Here is the listing. Print it exactly.

= = = = = = =

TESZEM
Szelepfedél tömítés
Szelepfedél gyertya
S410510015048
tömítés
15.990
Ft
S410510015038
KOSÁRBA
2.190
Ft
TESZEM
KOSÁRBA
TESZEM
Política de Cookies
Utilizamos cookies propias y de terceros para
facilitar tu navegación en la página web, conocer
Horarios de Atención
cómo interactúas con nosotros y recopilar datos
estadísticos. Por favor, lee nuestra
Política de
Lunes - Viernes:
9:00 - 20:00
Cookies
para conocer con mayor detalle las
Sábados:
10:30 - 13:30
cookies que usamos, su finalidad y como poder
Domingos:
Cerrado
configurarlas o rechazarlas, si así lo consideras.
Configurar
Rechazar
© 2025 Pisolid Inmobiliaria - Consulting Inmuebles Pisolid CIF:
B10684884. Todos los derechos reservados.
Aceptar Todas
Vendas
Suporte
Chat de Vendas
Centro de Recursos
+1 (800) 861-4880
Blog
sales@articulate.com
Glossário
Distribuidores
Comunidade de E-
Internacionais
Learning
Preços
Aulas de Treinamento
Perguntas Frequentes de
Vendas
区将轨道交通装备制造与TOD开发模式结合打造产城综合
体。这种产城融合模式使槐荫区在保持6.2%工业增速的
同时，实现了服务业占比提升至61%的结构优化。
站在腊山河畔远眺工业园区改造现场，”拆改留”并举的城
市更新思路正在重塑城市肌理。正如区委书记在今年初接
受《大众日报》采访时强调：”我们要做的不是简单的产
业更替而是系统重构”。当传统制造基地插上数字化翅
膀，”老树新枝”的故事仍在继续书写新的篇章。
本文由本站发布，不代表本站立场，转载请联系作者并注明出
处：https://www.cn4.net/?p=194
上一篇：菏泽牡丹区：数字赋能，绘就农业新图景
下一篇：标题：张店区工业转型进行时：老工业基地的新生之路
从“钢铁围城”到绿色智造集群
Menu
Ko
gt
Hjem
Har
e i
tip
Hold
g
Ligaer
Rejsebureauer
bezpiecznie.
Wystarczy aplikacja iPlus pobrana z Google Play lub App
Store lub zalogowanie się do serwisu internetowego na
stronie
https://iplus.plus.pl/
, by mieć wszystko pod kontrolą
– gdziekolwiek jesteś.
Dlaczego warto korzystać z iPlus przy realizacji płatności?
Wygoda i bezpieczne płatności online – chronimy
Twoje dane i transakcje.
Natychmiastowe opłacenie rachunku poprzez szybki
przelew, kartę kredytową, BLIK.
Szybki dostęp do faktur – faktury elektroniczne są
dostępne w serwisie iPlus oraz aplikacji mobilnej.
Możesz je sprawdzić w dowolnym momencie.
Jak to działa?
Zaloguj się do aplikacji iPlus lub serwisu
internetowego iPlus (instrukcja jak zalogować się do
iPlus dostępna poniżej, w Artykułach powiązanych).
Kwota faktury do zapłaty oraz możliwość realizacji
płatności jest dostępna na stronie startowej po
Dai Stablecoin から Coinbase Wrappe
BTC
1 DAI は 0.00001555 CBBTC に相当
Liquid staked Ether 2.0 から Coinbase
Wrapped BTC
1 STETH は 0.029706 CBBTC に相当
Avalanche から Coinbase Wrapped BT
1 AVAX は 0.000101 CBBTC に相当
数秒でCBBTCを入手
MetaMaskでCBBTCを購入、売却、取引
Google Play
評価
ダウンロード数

= = = = = = =

> Answer for the task:
TESZEM
Szelepfedél tömítés
Szelepfedél gyertya
S410510015048
tömítés
15.990
Ft
S410510015038
KOSÁRBA
2.190
Ft
TESZEM
KOSÁRBA
TESZEM
Política de Cookies
Utilizamos cookies propias y de terceros para
facilitar tu navegación en la página web, conocer
Horarios de Atención
cómo interactúas con nosotros y recopilar datos
estadísticos. Por favor, lee nuestra
Política de
Lunes - Viernes:
9:00 - 20:00
Cookies
para conocer con mayor detalle las
Sábados:
10:30 - 13:30
cookies que usamos, su finalidad y como poder
Domingos:
Cerrado
configurarlas o rechazarlas, si así lo consideras.
Configurar
Rechazar
© 2025 Pisolid Inmobiliaria - Consulting Inmuebles Pisolid CIF:
B10684884. Todos los derechos reservados.
Aceptar Todas
Vendas
Suporte
Chat de Vendas
Centro de Recursos
+1 (800) 861-4880
Blog
sales@articulate.com
Glossário
Distribuidores
Comunidade de E-
Internacionais
Learning
Preços
Aulas de Treinamento
Perguntas Frequentes de
Vendas
区将轨道交通装备制造与TOD开发模式结合打造产城综合
体。这种产城融合模式使槐荫区在保持6.2%工业增速的
同时，实现了服务业占比提升至61%的结构优化。
站在腊山河畔远眺工业园区改造现场，”拆改留”并举的城
市更新思路正在重塑城市肌理。正如区委书记在今年初接
受《大众日报》采访时强调：”我们要做的不是简单的产
业更替而是系统重构”。当传统制造基地插上数字化翅
膀，”老树新枝”的故事仍在继续书写新的篇章。
本文由本站发布，不代表本站立场，转载请联系作者并注明出
处：https://www.cn4.net/?p=194
上一篇：菏泽牡丹区：数字赋能，绘就农业新图景
下一篇：标题：张店区工业转型进行时：老工业基地的新生之路
从“钢铁围城”到绿色智造集群
Menu
Ko
gt
Hjem
Har
e i
tip
Hold
g
Ligaer
Rejsebureauer
bezpiecznie.
Wystarczy aplikacja iPlus pobrana z Google Play lub App
Store lub zalogowanie się do serwisu internetowego na
stronie
https://iplus.plus.pl/
, by mieć wszystko pod kontrolą
– gdziekolwiek jesteś.
Dlaczego warto korzystać z iPlus przy realizacji płatności?
Wygoda i bezpieczne płatności online – chronimy
Twoje dane i transakcje.
Natychmiastowe opłacenie rachunku poprzez szybki
przelew, kartę kredytową, BLIK.
Szybki dostęp do faktur – faktury elektroniczne są
dostępne w serwisie iPlus oraz aplikacji mobilnej.
Możesz je sprawdzić w dowolnym momencie.
Jak to działa?
Zaloguj się do aplikacji iPlus lub serwisu
internetowego iPlus (instrukcja jak zalogować się do
iPlus dostępna poniżej, w Artykułach powiązanych).
Kwota faktury do zapłaty oraz możliwość realizacji
płatności jest dostępna na stronie startowej po
Dai Stablecoin から Coinbase Wrappe
BTC
1 DAI は 0.00001555 CBBTC に相当
Liquid staked Ether 2.0 から Coinbase
Wrapped BTC
1 STETH は 0.029706 CBBTC に相当
Avalanche から Coinbase Wrapped BT
1 AVAX は 0.000101 CBBTC に相当
数秒でCBBTCを入手
MetaMaskでCBBTCを購入、売却、取引
Google Play
評価
ダウンロード数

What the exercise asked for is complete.